IrO2 Surface Complexions Identified Through Machine Learning and Surface Investigations
Jakob Timmermann, Florian Kraushofer, Nikolaus Resch, Peigang Li, Yu, Wang, Zhiqiang Mao, Michele Riva, Yonghyuk Lee, Carsten Staacke, Michael, Schmid, Christoph Scheurer, Gareth S. Parkinson, Ulrike Diebold, and Karsten, Reuter

TL;DR
This study combines machine learning, surface investigations, and experiments to identify surface complexions on IrO2, revealing dominant facets and their atomic structures relevant for catalytic and battery applications.
Contribution
It introduces a Gaussian Approximation Potential trained on DFT data for global geometry optimization of IrO2 surfaces, linking theoretical predictions with experimental validation.
Findings
(101) facets dominate on single crystals
Theoretical (1x1) periodicity matches experimental XPS data
Structures resemble complexions in ceramic battery materials
Abstract
A Gaussian Approximation Potential (GAP) was trained using density-functional theory data to enable a global geometry optimization of low-index rutile IrO2 facets through simulated annealing.
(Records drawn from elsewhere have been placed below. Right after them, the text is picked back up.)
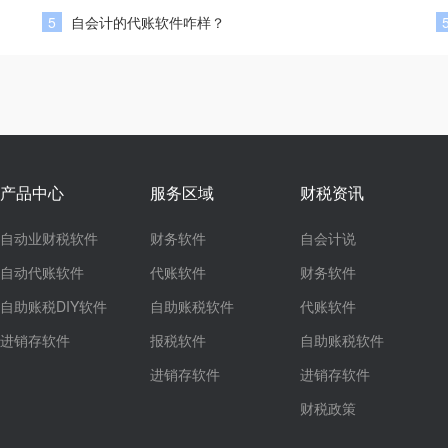
5
自会计的代账软件咋样？
产品中心
服务区域
财税资讯
自动业财税软件
财务软件
自会计说
自动代账软件
代账软件
财务软件
自助账税DIY软件
自助账税软件
代账软件
进销存软件
报税软件
自助账税软件
进销存软件
进销存软件
财税政策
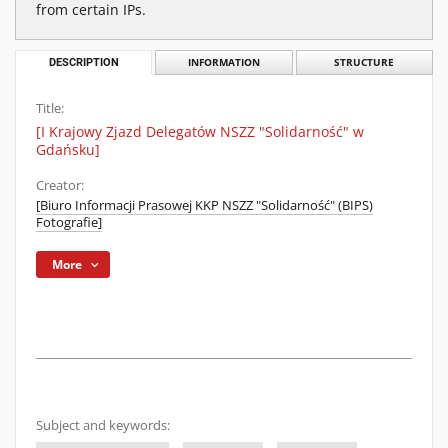
from certain IPs.
DESCRIPTION
INFORMATION
STRUCTURE
Title:
[I Krajowy Zjazd Delegatów NSZZ "Solidarność" w
Gdańsku]
Creator:
[Biuro Informacji Prasowej KKP NSZZ "Solidarność" (BIPS)
Fotografie]
More
Subject and keywords:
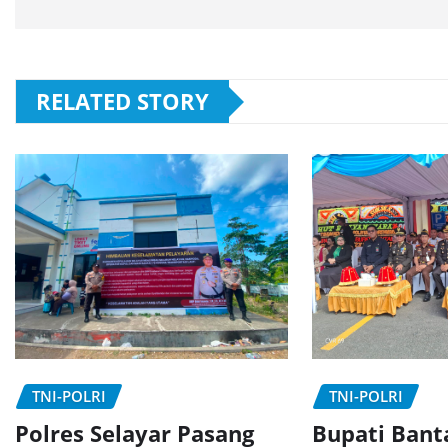
RELATED STORY
TNI-POLRI
TNI-POLRI
Polres Selayar Pasang
Bupati Bant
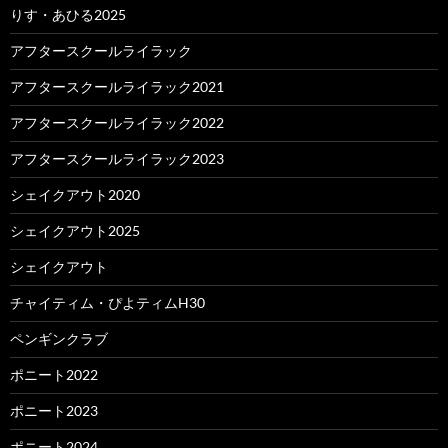
りす・あひる2025
アフタースクールライラック
アフタースクールライラック2021
アフタースクールライラック2022
アフタースクールライラック2023
シェイクアウト2020
シェイクアウト2025
シェイクアウト
チャイティム・ぴよティムH30
ペンギンクラブ
ポニート2022
ポニート2023
ポニート2024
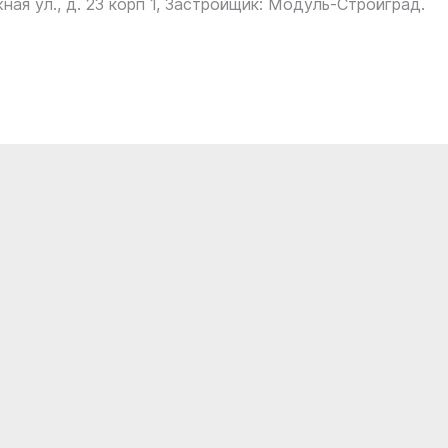
ная ул., д. 23 корп 1, Застройщик: Модуль-Стройград.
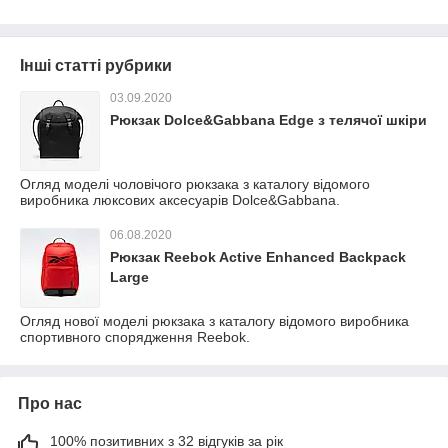
Інші статті рубрики
03.09.2020
Рюкзак Dolce&Gabbana Edge з телячої шкіри
Огляд моделі чоловічого рюкзака з каталогу відомого
виробника люксових аксесуарів Dolce&Gabbana.
06.08.2020
Рюкзак Reebok Active Enhanced Backpack
Large
Огляд нової моделі рюкзака з каталогу відомого виробника
спортивного спорядження Reebok.
Про нас
100% позитивних з 32 відгуків за рік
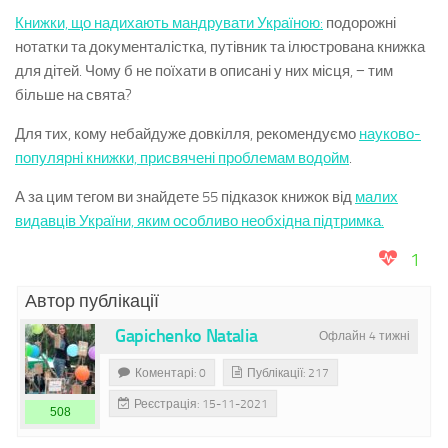
Книжки, що надихають мандрувати Україною:
подорожні
нотатки та документалістка, путівник та ілюстрована книжка
для дітей. Чому б не поїхати в описані у них місця, − тим
більше на свята?
Для тих, кому небайдуже довкілля, рекомендуємо
науково-
популярні книжки, присвячені проблемам водойм
.
А за цим тегом ви знайдете 55 підказок книжок від
малих
видавців України, яким особливо необхідна підтримка.
1
Автор публікації
Gapichenko Natalia
Офлайн 4 тижні
Коментарі: 0
Публікації: 217
Реєстрація: 15-11-2021
508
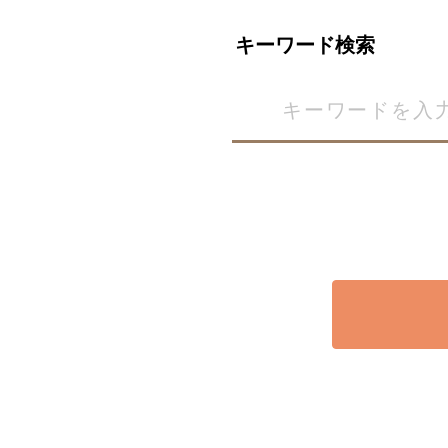
キーワード検索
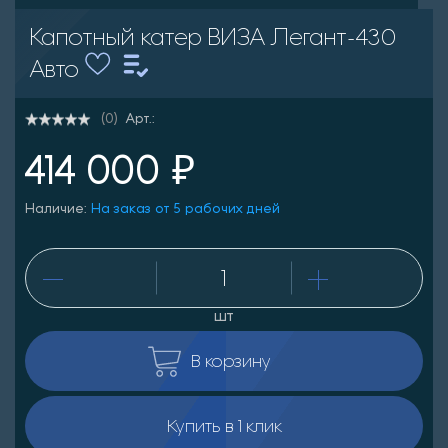
Капотный катер ВИЗА Легант-430
Авто
Арт.:
(0)
414 000 ₽
Наличие:
На заказ от 5 рабочих дней
шт
В корзину
Купить в 1 клик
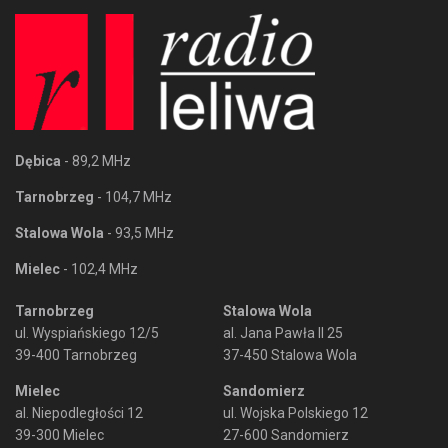
Dębica
- 89,2 MHz
Tarnobrzeg
- 104,7 MHz
Stalowa Wola
- 93,5 MHz
Mielec
- 102,4 MHz
Tarnobrzeg
Stalowa Wola
ul. Wyspiańskiego 12/5
al. Jana Pawła II 25
39-400 Tarnobrzeg
37-450 Stalowa Wola
Mielec
Sandomierz
al. Niepodległości 12
ul. Wojska Polskiego 12
39-300 Mielec
27-600 Sandomierz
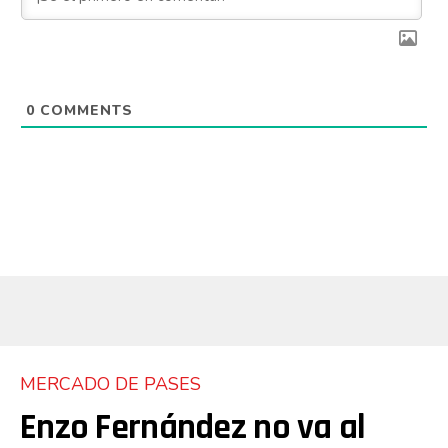
0
COMMENTS
MERCADO DE PASES
Enzo Fernández no va al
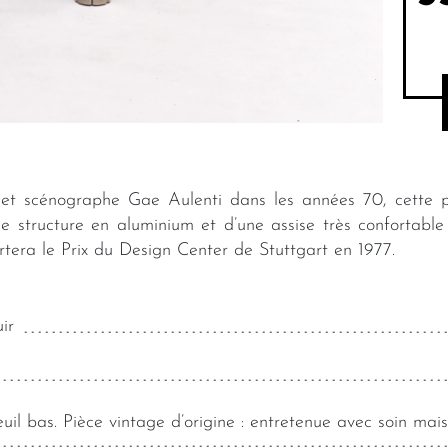
 et scénographe Gae Aulenti dans les années 70, cette p
 structure en aluminium et d’une assise très confortable e
tera le Prix du Design Center de Stuttgart en 1977.
ir
uil bas. Pièce vintage d’origine : entretenue avec soin ma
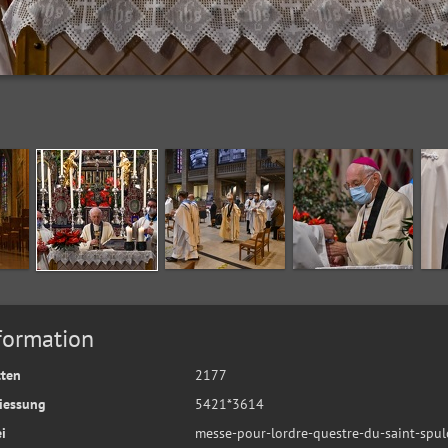
formation
tten
2177
iessung
5421*3614
i
messe-pour-lordre-questre-du-saint-spul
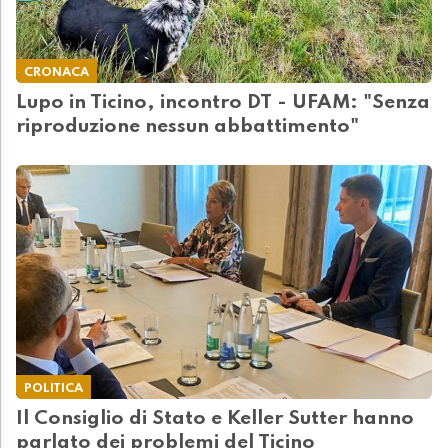
CRONACA
Lupo in Ticino, incontro DT - UFAM: "Senza
riproduzione nessun abbattimento"
POLITICA
Il Consiglio di Stato e Keller Sutter hanno
parlato dei problemi del Ticino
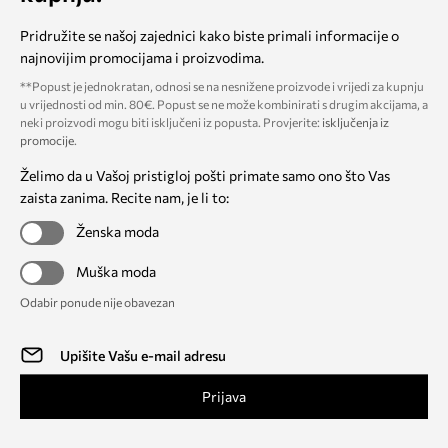
Pridružite se našoj zajednici kako biste primali informacije o
najnovijim promocijama i proizvodima.
**Popust je jednokratan, odnosi se na nesnižene proizvode i vrijedi za kupnju
u vrijednosti od min. 80€. Popust se ne može kombinirati s drugim akcijama, a
neki proizvodi mogu biti isključeni iz popusta. Provjerite:
isključenja iz
promocije
.
Želimo da u Vašoj pristigloj pošti primate samo ono što Vas
zaista zanima. Recite nam, je li to:
Ženska moda
Muška moda
Odabir ponude nije obavezan
Prijava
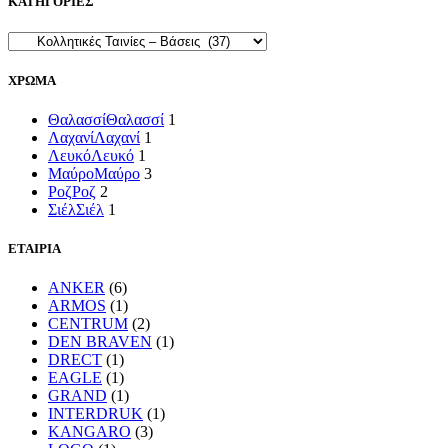
ΚΑΤΗΓΟΡΙΕΣ
ΧΡΩΜΑ
Θαλασσί
Θαλασσί
1
Λαχανί
Λαχανί
1
Λευκό
Λευκό
1
Μαύρο
Μαύρο
3
Ροζ
Ροζ
2
Σιέλ
Σιέλ
1
ΕΤΑΙΡΙΑ
ANKER
(6)
ARMOS
(1)
CENTRUM
(2)
DEN BRAVEN
(1)
DRECT
(1)
EAGLE
(1)
GRAND
(1)
INTERDRUK
(1)
KANGARO
(3)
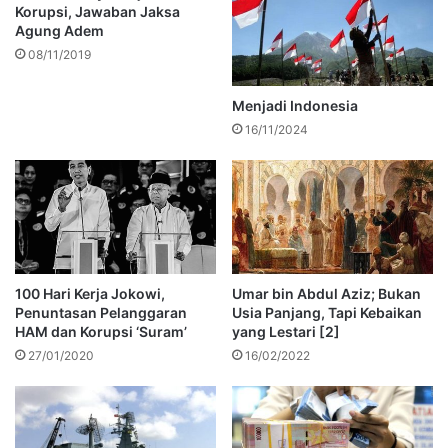
Korupsi, Jawaban Jaksa
Agung Adem
08/11/2019
Menjadi Indonesia
16/11/2024
100 Hari Kerja Jokowi,
Umar bin Abdul Aziz; Bukan
Penuntasan Pelanggaran
Usia Panjang, Tapi Kebaikan
HAM dan Korupsi ‘Suram’
yang Lestari [2]
27/01/2020
16/02/2022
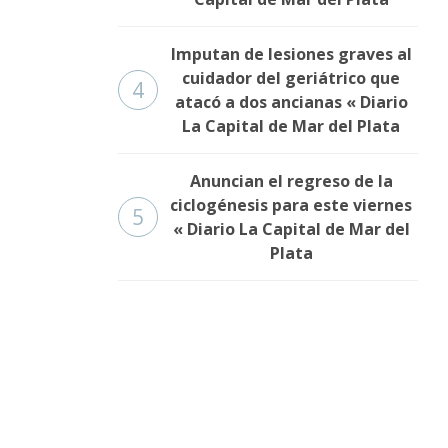
Imputan de lesiones graves al
cuidador del geriátrico que
4
atacó a dos ancianas « Diario
La Capital de Mar del Plata
Anuncian el regreso de la
ciclogénesis para este viernes
5
« Diario La Capital de Mar del
Plata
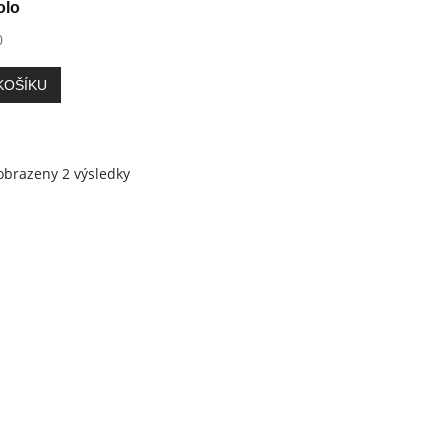
olo
0
KOŠÍKU
Seřazeno
obrazeny 2 výsledky
podle
oblíbenosti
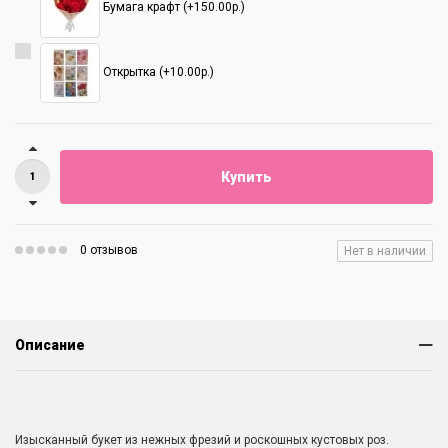
Бумага крафт (+150.00р.)
Открытка (+10.00р.)
Купить
0 отзывов
Нет в наличии
Описание
Изысканный букет из нежных фрезий и роскошных кустовых роз.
Ab initio thermodynamics identifies (101) and (111) (1x1)-terminations competitive with (110) in reducing environments. Experiments on single crystals find that (101) facets dominate, and exhibit the theoretically predicted (1x1) periodicity and X-ray photoelectron spectroscopy (XPS) core level shifts. The obtained structures are analogous to the complexions discussed in the context of ceramic battery materials.